I think this car sticker was designed for new parents. Ones with a three month old, who are suffering from sleepless nights and newborn baby anxieties, not ones who are visiting their gone 30 year old daughter. But I had some serious worries that we would need to get one of these stickers for the boat after my parents had experienced a night on board Hot Chocolate.
This wasn’t a joke for me, it came with some very serious worries. Firstly, I was desperate for my parents to have a good time. In fact, I wanted them to have an amazing time. It isn’t very often that you get a chance to pay back your Mum and Dad for the years of incredible experiences they have given you. I wanted the opportunity to share with them all of the good, and none of the bad.
Secondly, tired parents = grumpy parents. It’s one thing sharing a very small enclosed space with the one you love. It’s another thing sharing a very small space with your parents. But I don’t even think that making your boyfriend and your parents share a very small space is a thing. Adam gets on famously well with my Mum and Dad, and I’ve always been thankful that they all enjoy spending time together. But tired, grumpy, no escape time together-this I wasn’t so sure about. I could be about to ruin every Christmas to come!
Adam and I meticulously planned what we were going to do with my parents for their week long visit. We wanted a night in a remote anchorage, to give them a taste of adventure, we wanted to take them to a pretty Greek town or village so they could while away the hours in a cafe. We wanted some calm weather to sail in, just enough to get the sails out without the sea getting up. We would see stars, and sunsets and dolphins. We would obviously need to see some dolphins. It was going to be perfect.
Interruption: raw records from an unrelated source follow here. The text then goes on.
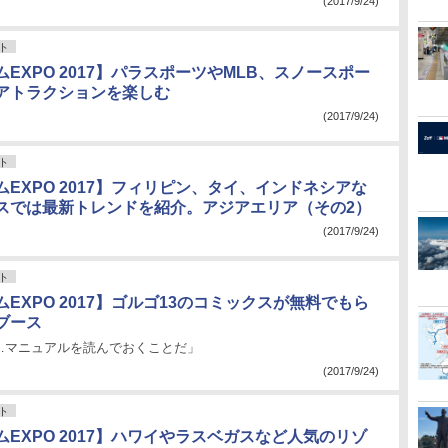
(2017/9/24)
ト
EXPO 2017】パラスポーツやMLB、スノースポー
アトラクションを楽しむ
(2017/9/24)
ト
EXPO 2017】フィリピン、タイ、インドネシアな
スでは最新トレンドを紹介。アジアエリア（その2）
(2017/9/24)
ト
EXPO 2017】ゴルゴ13のコミックスが無料でもら
ブース
…マニュアルを読んでおくことだ」
(2017/9/24)
ト
EXPO 2017】ハワイやラスベガスなど人気のリゾ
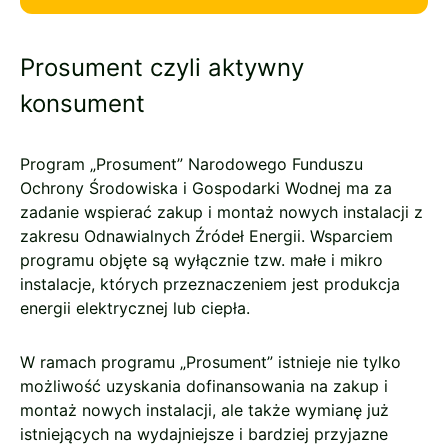
Prosument czyli aktywny
konsument
Program „Prosument” Narodowego Funduszu
Ochrony Środowiska i Gospodarki Wodnej ma za
zadanie wspierać zakup i montaż nowych instalacji z
zakresu Odnawialnych Źródeł Energii. Wsparciem
programu objęte są wyłącznie tzw. małe i mikro
instalacje, których przeznaczeniem jest produkcja
energii elektrycznej lub ciepła.
W ramach programu „Prosument” istnieje nie tylko
możliwość uzyskania dofinansowania na zakup i
montaż nowych instalacji, ale także wymianę już
istniejących na wydajniejsze i bardziej przyjazne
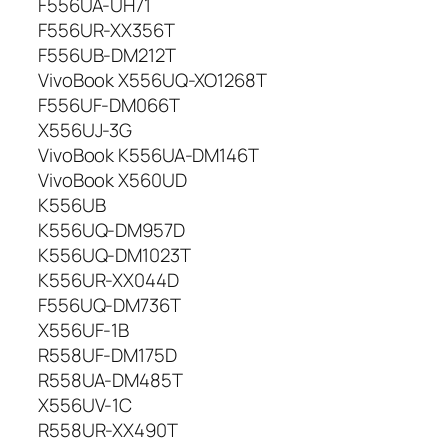
F556UA-UH71
F556UR-XX356T
F556UB-DM212T
VivoBook X556UQ-XO1268T
F556UF-DM066T
X556UJ-3G
VivoBook K556UA-DM146T
VivoBook X560UD
K556UB
K556UQ-DM957D
K556UQ-DM1023T
K556UR-XX044D
F556UQ-DM736T
X556UF-1B
R558UF-DM175D
R558UA-DM485T
X556UV-1C
R558UR-XX490T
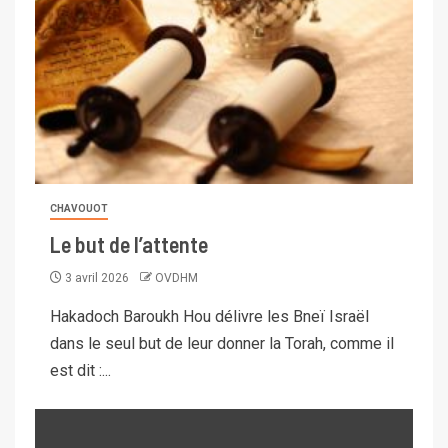
CHAVOUOT
Le but de l’attente
3 avril 2026
OVDHM
Hakadoch Baroukh Hou délivre les Bneï Israël
dans le seul but de leur donner la Torah, comme il
est dit :...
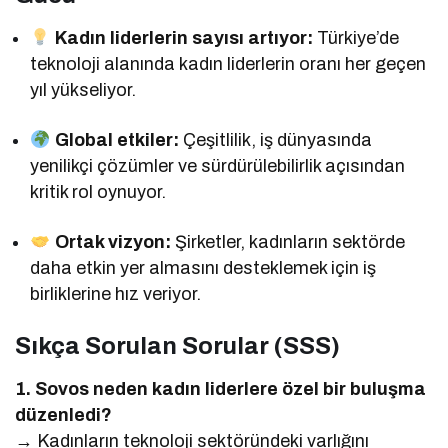
Kadın liderlerin sayısı artıyor:
Türkiye’de
teknoloji alanında kadın liderlerin oranı her geçen
yıl yükseliyor.
Global etkiler:
Çeşitlilik, iş dünyasında
yenilikçi çözümler ve sürdürülebilirlik açısından
kritik rol oynuyor.
Ortak vizyon:
Şirketler, kadınların sektörde
daha etkin yer almasını desteklemek için iş
birliklerine hız veriyor.
Sıkça Sorulan Sorular (SSS)
1. Sovos neden kadın liderlere özel bir buluşma
düzenledi?
→ Kadınların teknoloji sektöründeki varlığını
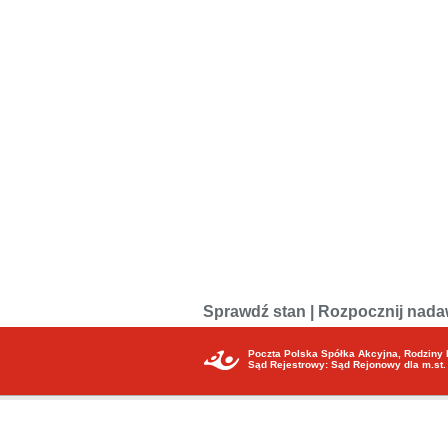
Sprawdź stan |
Rozpocznij nadaw
Poczta Polska Spółka Akcyjna, Rodziny 
Sąd Rejestrowy: Sąd Rejonowy dla m.st.
Ta strona internetowa może zostawiać na Twoim urządzeniu pliki „cook
Więcej informac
Unfortunately though, nature doesn’t always work within our time frames. We sat out the Meltemi hours from the mainland, where they were flying into, and nervously waited for a weather window not knowing if we would even make it over to meet them.
We got lucky, and the weather window arrived. We had just enough time to make it to Porto Cheli, a bolthole near Athens, before the next wave of wind hit. The forecast was very favourable. We would have decent sailing wind on a beam to broad reach for the entire journey. We had a few possible stop overs planned as we wouldn’t make it there before dark, but we were going to be flying along at a consistent 5 knots, so we would definitely make it pretty far up the fork meaning Porto Cheli would be a quick hop away the following morning.
So obviously we ended up motoring the entire way, making less than 4 knots. We weren’t going to arrive at our first planned stop off before dark, and with the winds predicted to kick in the next afternoon we thought it was safer to just get there. We slowed down, and prepared for a night sail, planning to arrive at sunrise.
It was perfect. We had a little wind, enough to sail at points. We had calm seas and saw no other traffic. It reminded us how much we had loved the passage over to Greece and gave us a renewed thirst for some longer passages. We arrived as the sun was rising and motored into the large, sheltered bay. The weather was so calm that we could stop the boat in the middle of the channel to watch a monk seal as it dipped in and out of the water. Drops of rain started to fall and a rainbow appeared ahead of us before we dropped anchor for some much needed rest.
We had time to catch up on sleep before the familiar sound of thunder echoed around the bay. Blitzortung showed a storm heading our way, so we gave the boat a once over to check all was safe, and put out buckets in the hope of collecting some water to wash the boat down. I sat on deck listening to the rumblings and the clouds getting closer, but it looked to be a way off yet.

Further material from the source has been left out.